Si la scène indépendante du jeu vidéo semble bien souvent anachronique, il lui arrive aussi parfois de faire un détour du côté de l’uchronie, inventant un futur qui n’a jamais existé, un passé qui n’existera jamais. Ces uchronies pourtant sont rarement formulées, aussi, il s’agira ici de s’exercer à les déceler, quitte à nous livrer, nous aussi, à quelques travaux d’invention.
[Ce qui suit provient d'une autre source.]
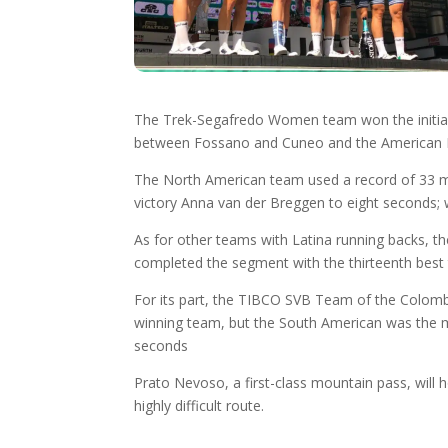
The Trek-Segafredo Women team won the initial te
between Fossano and Cuneo and the American Ruth
The North American team used a record of 33 min
victory Anna van der Breggen to eight seconds; 
As for other teams with Latina running backs, t
completed the segment with the thirteenth best
For its part, the TIBCO SVB Team of the Colombi
winning team, but the South American was the mos
seconds
Prato Nevoso, a first-class mountain pass, will 
highly difficult route.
Qui dit science-fiction dit futuriste, pas vrai ? Faux : qui dit science-fiction dit science et fiction, c’est tout. Une fiction chevillée à une hypothétique science conjuguée au conditionnel. Plutôt que d’imaginer le futur de notre présent, l’uchronie s’attache ainsi à explorer le futur de notre passé. Parmi ces rétro-futurs nous pourrons citer le cyberpunk, futur prenant ses racines au début des années 80, le dieselpunk remontant quant à lui aux années 50-60 et incarné par la série Fallout ou encore le steampunk s’arrêtant à la révolution industrielle.
En un sens, la mode rétro du jeu indé pourrait constituer une sorte d’uchronie : à quoi ressemblerait le jeu vidéo des années 2010 si la technique n’avait pas évoluée ? Si nous en étions resté aux pixels et musiques 8bits ? On pourrait reprocher à cette assertion qu’à aucun moment le jeu indé ne pose d’hypothèse, et que ces jeux vidéos existant bel et bien, l’uchronie se fait performative, ce qui revient à dire qu’elle n’a plus aucune valeur de science-fiction. C’est tout à fait vrai de manière générale, mais certaines productions présentent pourtant une véritable démarche uchronique, en voici donc une sélection non exhaustive, classée en sous-genres purement fictifs.
L’analogicpunk
L’analogicpunk ne fait pas référence à la télévision analogique, celle-ci n’ayant disparu de l’hexagone que l’an passé, mais aux calculateurs analogiques, ancêtres des ordinateurs permettant de calculer des mesures physiques (voltmètres, oscilloscopes...). C’est sur l’écran d’un calculateur analogique qu’apparut un des premiers jeu vidéo de l’histoire : Tennis for two, simulation de tennis sur oscilloscope présentée en 1958. L’analogicpunk prend donc ses racines en cette année et cherche à imaginer un jeu vidéo qui aurait continué à exploiter ces appareils. Sin Car de Kenta Cho en est un exemple frappant : dans cette simulation de course, le joueur est amené à diriger une voiture de manière à lui faire éviter les obstacles et à collecter des bonus. Seulement, le véhicule n’est pas contrôlé directement : il suit la trajectoire d’une sinusoïde. Le joueur ne pourra alors que modifier la fréquence de cette sinusoïde à l’aide de sa souris, qui pourrait parfaitement être remplacée par une molette mécanique. Pour parfaire l’illusion analogique, Sin Car s’attache à reproduire jusque dans ses graphismes l’affichage d’un calculateur avec sa distorsion de l’écran et la représentations des éléments à l’aide de diodes.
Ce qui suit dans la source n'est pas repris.